Para ahli tafsir, dalam menjelaskan kata musyrik selalu mencontohkan dengan agama majusi (penyembah api) dan watsani (penyembah berhala). Ada juga sebagai mufassir yang mendefinisikan musyrik dengan “semua orang kafir yang tidak bergama Islam. Dengan pengertian ini maka umat Yahudi dan Nasrani tergolong musyrik. Dan ayat di atas dengan tegas melarang pernikahan seorang mukmin dengan wanita musyrikah begitu juga sebaliknya seorang mu’minah dengan lelaki musyrik. Mengapa? Karena batasan yang sangat fundamental yaitu perbedaan aqidah. Dari perbedaan aqidah ini akan lahir perbedaan tujuan dan pandangan hidup. Maka tidak mungkin seorang mukmin atau mu’minah yang benar-benar jujur dengan keimanannya rela mengorbankan aqidahnya demi kepentingan dunia. Imam Al Qurthubi menyetir ketetapan ijma’ul ummah bahwa seorang musyrik tidak boleh menikahi seorang mu’minah apapun alasan nya. Imam Asyaukani menyebutkan sebuah riwayat bahwa seorang sahabat bernama Murtsid bin Abi Murtsid pernah didatangi bekas orang yang pernah dicintainya dulu waktu di zaman jahiliyah. Wanita itu lalu minta untuk dizinahi. Murtsid segera menjawab: Wah, itu tidak mungkin, sebab saya sudah masuk Islam, dan Islam telah menjadi penghalang di antara kita. Lalu wanita itu minta agar dinikahi saja. Murtsid berkata: kalau begitu saya akan menemui Rasulullah dulu. Lalu turunlah ayat di atas. (Imam Asy Syaukani, Fathul Qadiir: vol.1, h.244). Dari sini jelas bahwa tidak mungkin seorang yang beriman menikah dengan seorang yang masih kafir. Maka jika ada seorang yang mengaku mu’min atau mu’minah, kemudian ia ternyata rela dan berani melakukan pernikahan dengan seorang yang musyrik atau musyrikah, itu berarti dalam keimanannya ada masalah. Sebab dengan terang-terangan ia telah berani melanggar ketentuan Allah seperti dalam ayat di atas.

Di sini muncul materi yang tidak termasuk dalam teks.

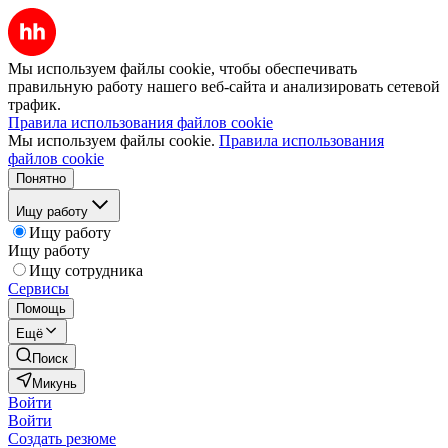
Мы используем файлы cookie, чтобы обеспечивать
правильную работу нашего веб-сайта и анализировать сетевой
трафик.
Правила использования файлов cookie
Мы используем файлы cookie.
Правила использования
файлов cookie
Понятно
Ищу работу
Ищу работу
Ищу работу
Ищу сотрудника
Сервисы
Помощь
Ещё
Поиск
Микунь
Войти
Войти
Создать резюме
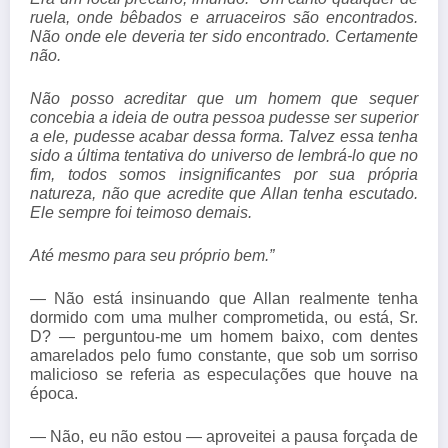
ruela, onde bêbados e arruaceiros são encontrados.
Não onde ele deveria ter sido encontrado. Certamente
não.
Não posso acreditar que um homem que sequer
concebia a ideia de outra pessoa pudesse ser superior
a ele, pudesse acabar dessa forma. Talvez essa tenha
sido a última tentativa do universo de lembrá-lo que no
fim, todos somos insignificantes por sua própria
natureza, não que acredite que Allan tenha escutado.
Ele sempre foi teimoso demais.
Até mesmo para seu próprio bem.”
— Não está insinuando que Allan realmente tenha
dormido com uma mulher comprometida, ou está, Sr.
D? — perguntou-me um homem baixo, com dentes
amarelados pelo fumo constante, que sob um sorriso
malicioso se referia as especulações que houve na
época.
— Não, eu não estou — aproveitei a pausa forçada de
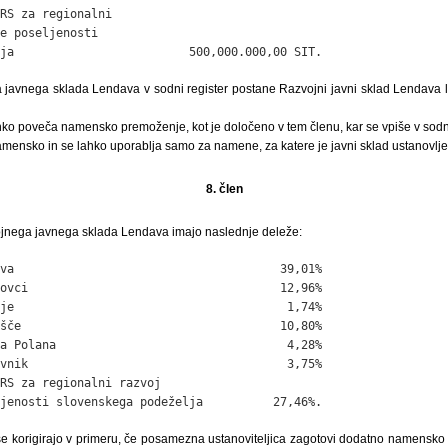
RS za regionalni

e poseljenosti

ja                         500,000.000,00 SIT.
javnega sklada Lendava v sodni register postane Razvojni javni sklad Lendava l
hko poveča namensko premoženje, kot je določeno v tem členu, kar se vpiše v sodni
mensko in se lahko uporablja samo za namene, za katere je javni sklad ustanovlje
8. člen
ojnega javnega sklada Lendava imajo naslednje deleže:
va                                      39,01%

ovci                                    12,96%

je                                       1,74%

šče                                     10,80%

a Polana                                 4,28%

vnik                                     3,75%

RS za regionalni razvoj

jenosti slovenskega podeželja          27,46%.
 se korigirajo v primeru, če posamezna ustanoviteljica zagotovi dodatno namensko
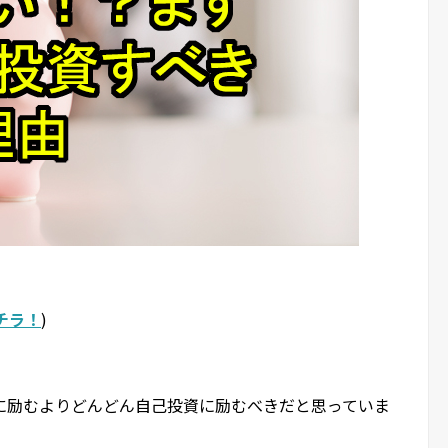
コチラ！
)
に励むよりどんどん自己投資に励むべきだと思っていま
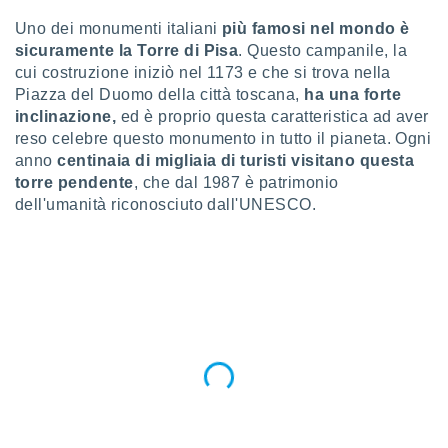
a", è
Uno dei monumenti italiani
più famosi nel mondo è
al sito
sicuramente la Torre di Pisa
. Questo campanile, la
ettando
cui costruzione iniziò nel 1173 e che si trova nella
zione di
Piazza del Duomo della città toscana,
ha una forte
okie,
inclinazione,
ed è proprio questa caratteristica ad aver
dei nostri
reso celebre questo monumento in tutto il pianeta. Ogni
che ci
no di
anno
centinaia di migliaia di turisti visitano questa
 e
torre pendente
, che dal 1987 è patrimonio
e il
dell'umanità riconosciuto dall'UNESCO.
amento
 Web,
i
re un
pecifico
arti la
à o
i
zzati
 di esso.
sultare
oni nella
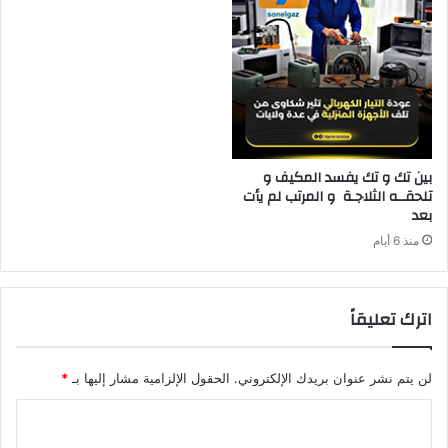
‬بعد‭ ‬
منذ 6 أيام
اترك تعليقاً
لن يتم نشر عنوان بريدك الإلكتروني.
الحقول الإلزامية مشار إليها بـ
*
ا
ل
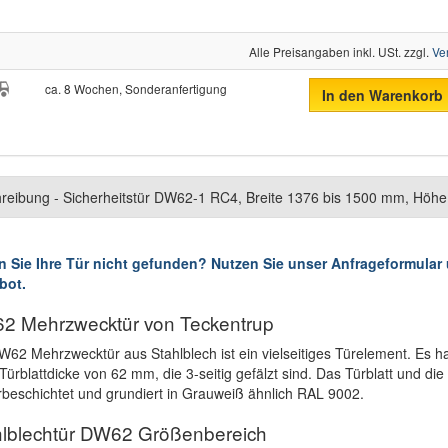
Alle Preisangaben inkl. USt. zzgl.
Ve
ca. 8 Wochen, Sonderanfertigung
In den Warenkorb
reibung - Sicherheitstür DW62-1 RC4, Breite 1376 bis 1500 mm, Höh
 Sie Ihre Tür nicht gefunden? Nutzen Sie unser Anfrageformular u
bot.
2 Mehrzwecktür von Teckentrup
W62 Mehrzwecktür aus Stahlblech ist ein vielseitiges Türelement. Es han
 Türblattdicke von 62 mm, die 3-seitig gefälzt sind. Das Türblatt und di
rbeschichtet und grundiert in Grauweiß ähnlich RAL 9002.
hlblechtür DW62 Größenbereich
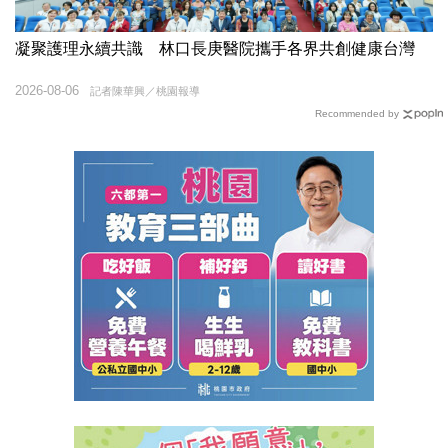
凝聚護理永續共識 林口長庚醫院攜手各界共創健康台灣
2026-08-06
記者陳華興／桃園報導
Recommended by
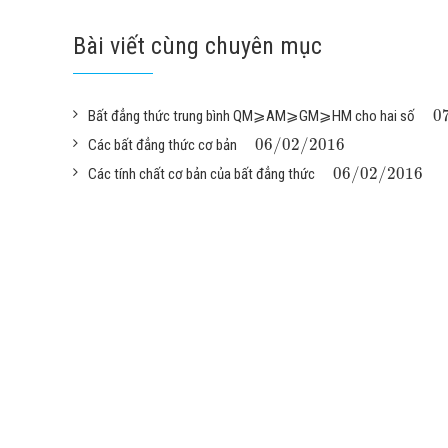
Bài viết cùng chuyên mục
0
Bất đẳng thức trung bình QM⩾AM⩾GM⩾HM cho hai số
06
/
02
/
2016
Các bất đẳng thức cơ bản
06
/
02
/
2016
Các tính chất cơ bản của bất đẳng thức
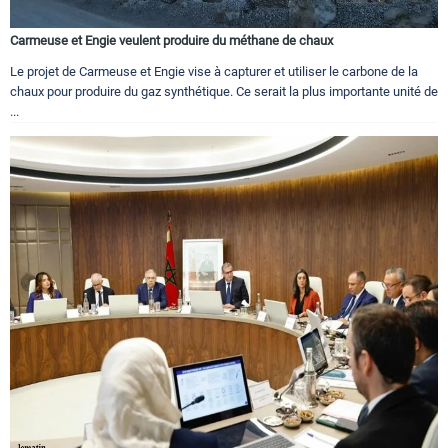
Carmeuse et Engie veulent produire du méthane de chaux
Le projet de Carmeuse et Engie vise à capturer et utiliser le carbone de la
chaux pour produire du gaz synthétique. Ce serait la plus importante unité de
...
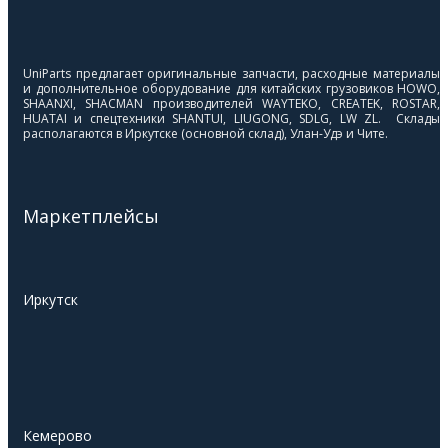
UniParts предлагает оригинальные запчасти, расходные материалы
и дополнительное оборудование для китайских грузовиков HOWO,
SHAANXI, SHACMAN производителей WAYTEKO, CREATEK, ROSTAR,
HUATAI и спецтехники SHANTUI, LIUGONG, SDLG, LW ZL. Склады
располагаются в Иркутске (основной склад), Улан-Удэ и Чите.
Маркетплейсы
Иркутск
Кемерово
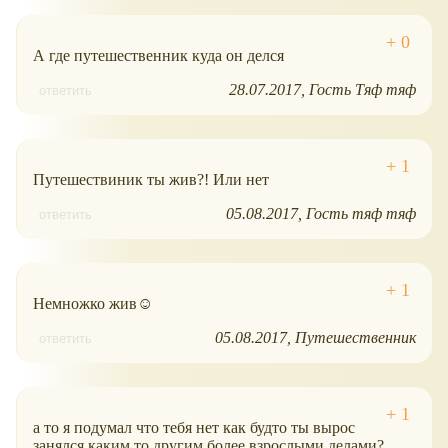
А где путешественник куда он делся
28.07.2017
Гость Тяф тяф
ответить
Путешествиник ты жив?! Или нет
05.08.2017
Гость тяф тяф
ответить
Немножко жив☺
05.08.2017
Путешественник
ответить
а то я подумал что тебя нет как будто ты вырос
занялся каким то другим более взрослыми делами?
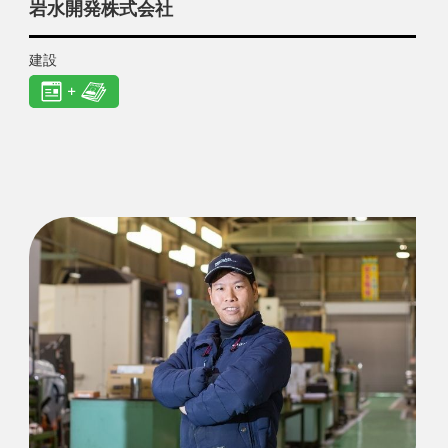
岩水開発株式会社
建設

Menikahi Wanita Ahlul Kitab (Kitabiyah)
Dalam ayat di atas, hanya disebutkan istilah musyrikah atau musyrik, tetapi belum disebutkan istilah ahlul kitab, sementara di tempat lain Al Qur’an menggunakan istilah ahlul kitab untuk umat Yahudi dan Nasrani. Allah berfirman: “(Kami turunkan Al-Quran itu) agar kamu (tidak) mengatakan: “Bahwa Kitab itu Hanya diturunkan kepada dua golongan saja sebelum kami (yakni orang-orang Yahudi dan Nasrani)” (Al-An’am:156). Pertanyaannya sekarang apakah ahlul kitab termasuk golongan musyrikiin? Menurut definisi di atas maka ahlul kitab termasuk kaum musyrikiin. Jika demikian bolehkah seorang mu’min menikahi wanita ahlul kitab?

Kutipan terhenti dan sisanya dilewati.